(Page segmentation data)
%%
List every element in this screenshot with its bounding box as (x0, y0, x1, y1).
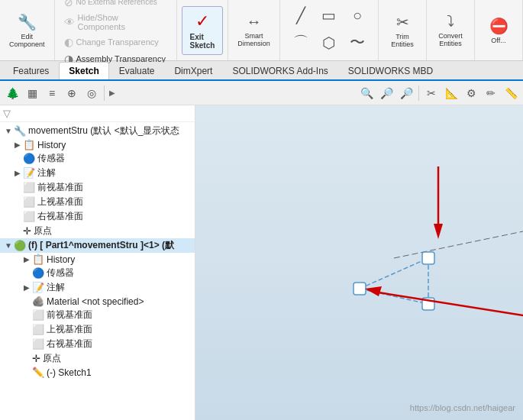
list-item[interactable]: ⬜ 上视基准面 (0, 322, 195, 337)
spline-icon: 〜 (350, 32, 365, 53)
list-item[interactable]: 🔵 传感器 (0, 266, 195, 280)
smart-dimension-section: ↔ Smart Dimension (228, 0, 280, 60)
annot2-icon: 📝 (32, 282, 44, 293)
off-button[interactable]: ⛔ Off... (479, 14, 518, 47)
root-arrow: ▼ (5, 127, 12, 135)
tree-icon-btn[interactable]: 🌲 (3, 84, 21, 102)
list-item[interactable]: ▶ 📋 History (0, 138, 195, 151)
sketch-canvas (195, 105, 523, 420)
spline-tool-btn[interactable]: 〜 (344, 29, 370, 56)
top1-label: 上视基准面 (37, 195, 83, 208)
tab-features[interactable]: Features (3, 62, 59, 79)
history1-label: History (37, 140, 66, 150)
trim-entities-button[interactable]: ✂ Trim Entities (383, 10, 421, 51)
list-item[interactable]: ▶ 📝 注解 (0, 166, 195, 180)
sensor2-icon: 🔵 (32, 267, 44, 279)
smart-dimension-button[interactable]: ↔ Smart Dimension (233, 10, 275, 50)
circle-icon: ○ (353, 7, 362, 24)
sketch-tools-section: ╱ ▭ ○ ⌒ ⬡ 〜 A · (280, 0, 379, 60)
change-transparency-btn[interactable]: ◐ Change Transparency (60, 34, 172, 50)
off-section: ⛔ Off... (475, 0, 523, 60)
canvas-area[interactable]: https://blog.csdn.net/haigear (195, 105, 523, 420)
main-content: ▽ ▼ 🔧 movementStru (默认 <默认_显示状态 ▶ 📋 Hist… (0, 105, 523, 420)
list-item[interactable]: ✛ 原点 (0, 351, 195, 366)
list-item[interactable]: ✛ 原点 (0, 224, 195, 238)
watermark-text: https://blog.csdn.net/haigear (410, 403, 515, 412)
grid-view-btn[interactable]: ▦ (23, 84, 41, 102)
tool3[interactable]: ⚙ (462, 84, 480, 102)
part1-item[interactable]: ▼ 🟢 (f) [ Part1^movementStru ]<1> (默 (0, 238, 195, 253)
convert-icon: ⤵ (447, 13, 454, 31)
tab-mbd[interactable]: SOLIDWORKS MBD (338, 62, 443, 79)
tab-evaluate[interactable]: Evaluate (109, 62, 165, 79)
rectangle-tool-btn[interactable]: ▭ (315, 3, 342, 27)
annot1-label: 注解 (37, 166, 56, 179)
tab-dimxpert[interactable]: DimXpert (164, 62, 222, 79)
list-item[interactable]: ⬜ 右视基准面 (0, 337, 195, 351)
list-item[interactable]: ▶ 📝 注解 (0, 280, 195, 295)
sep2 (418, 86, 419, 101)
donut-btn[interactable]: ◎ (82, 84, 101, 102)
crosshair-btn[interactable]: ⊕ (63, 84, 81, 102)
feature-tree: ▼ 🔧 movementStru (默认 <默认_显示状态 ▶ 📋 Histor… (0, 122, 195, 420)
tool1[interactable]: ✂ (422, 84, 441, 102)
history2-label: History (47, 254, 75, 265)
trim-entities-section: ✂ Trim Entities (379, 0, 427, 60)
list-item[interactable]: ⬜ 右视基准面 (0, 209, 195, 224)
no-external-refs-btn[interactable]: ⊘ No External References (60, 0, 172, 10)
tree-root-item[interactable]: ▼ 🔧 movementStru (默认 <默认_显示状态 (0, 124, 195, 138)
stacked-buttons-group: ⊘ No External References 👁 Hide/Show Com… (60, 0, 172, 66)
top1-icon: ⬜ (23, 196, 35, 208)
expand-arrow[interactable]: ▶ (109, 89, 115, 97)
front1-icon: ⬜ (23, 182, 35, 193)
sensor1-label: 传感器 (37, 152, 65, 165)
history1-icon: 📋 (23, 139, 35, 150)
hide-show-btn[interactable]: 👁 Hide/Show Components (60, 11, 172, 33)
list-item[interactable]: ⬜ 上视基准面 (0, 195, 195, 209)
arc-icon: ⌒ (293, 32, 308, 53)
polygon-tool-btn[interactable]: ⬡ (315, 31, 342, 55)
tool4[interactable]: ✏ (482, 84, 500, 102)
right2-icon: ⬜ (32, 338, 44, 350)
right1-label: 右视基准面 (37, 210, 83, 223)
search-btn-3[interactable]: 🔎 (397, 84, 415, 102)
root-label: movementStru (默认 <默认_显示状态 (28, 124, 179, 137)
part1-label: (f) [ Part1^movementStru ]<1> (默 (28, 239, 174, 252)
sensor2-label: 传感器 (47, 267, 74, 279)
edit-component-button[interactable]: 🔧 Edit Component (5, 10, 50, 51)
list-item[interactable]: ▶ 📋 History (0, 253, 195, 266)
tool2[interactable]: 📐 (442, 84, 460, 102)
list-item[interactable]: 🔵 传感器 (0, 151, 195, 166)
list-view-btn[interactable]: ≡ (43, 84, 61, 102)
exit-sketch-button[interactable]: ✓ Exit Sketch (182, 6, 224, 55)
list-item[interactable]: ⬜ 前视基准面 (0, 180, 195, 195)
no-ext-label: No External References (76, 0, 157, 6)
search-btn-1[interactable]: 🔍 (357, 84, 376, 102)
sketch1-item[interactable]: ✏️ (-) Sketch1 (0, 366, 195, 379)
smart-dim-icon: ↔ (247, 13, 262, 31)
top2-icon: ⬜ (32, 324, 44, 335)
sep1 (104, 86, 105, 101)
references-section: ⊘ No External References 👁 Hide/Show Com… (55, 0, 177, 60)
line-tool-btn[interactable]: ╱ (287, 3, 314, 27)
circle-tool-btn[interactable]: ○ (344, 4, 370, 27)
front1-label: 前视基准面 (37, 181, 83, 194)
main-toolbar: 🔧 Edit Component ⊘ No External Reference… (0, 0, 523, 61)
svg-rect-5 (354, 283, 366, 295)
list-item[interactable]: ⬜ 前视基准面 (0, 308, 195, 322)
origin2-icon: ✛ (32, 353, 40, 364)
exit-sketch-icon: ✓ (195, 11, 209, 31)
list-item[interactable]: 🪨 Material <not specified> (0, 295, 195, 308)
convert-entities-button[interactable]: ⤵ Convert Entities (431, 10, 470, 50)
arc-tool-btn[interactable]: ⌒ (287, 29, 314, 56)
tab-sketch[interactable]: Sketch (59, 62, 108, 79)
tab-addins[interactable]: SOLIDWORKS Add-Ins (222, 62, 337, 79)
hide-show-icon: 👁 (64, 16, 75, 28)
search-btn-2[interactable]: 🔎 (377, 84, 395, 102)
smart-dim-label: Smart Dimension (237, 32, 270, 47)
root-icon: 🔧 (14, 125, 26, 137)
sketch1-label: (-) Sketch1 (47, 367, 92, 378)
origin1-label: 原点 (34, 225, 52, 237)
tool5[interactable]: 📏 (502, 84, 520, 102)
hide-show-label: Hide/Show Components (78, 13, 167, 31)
%%
WHAT YOU ARE ASKED TO DO.
From the records, copy out each line that includes the string "search".

ANSWER BOX.
search-btn-3[interactable]: 🔎 (397, 84, 415, 102)
search-btn-1[interactable]: 🔍 (357, 84, 376, 102)
search-btn-2[interactable]: 🔎 (377, 84, 395, 102)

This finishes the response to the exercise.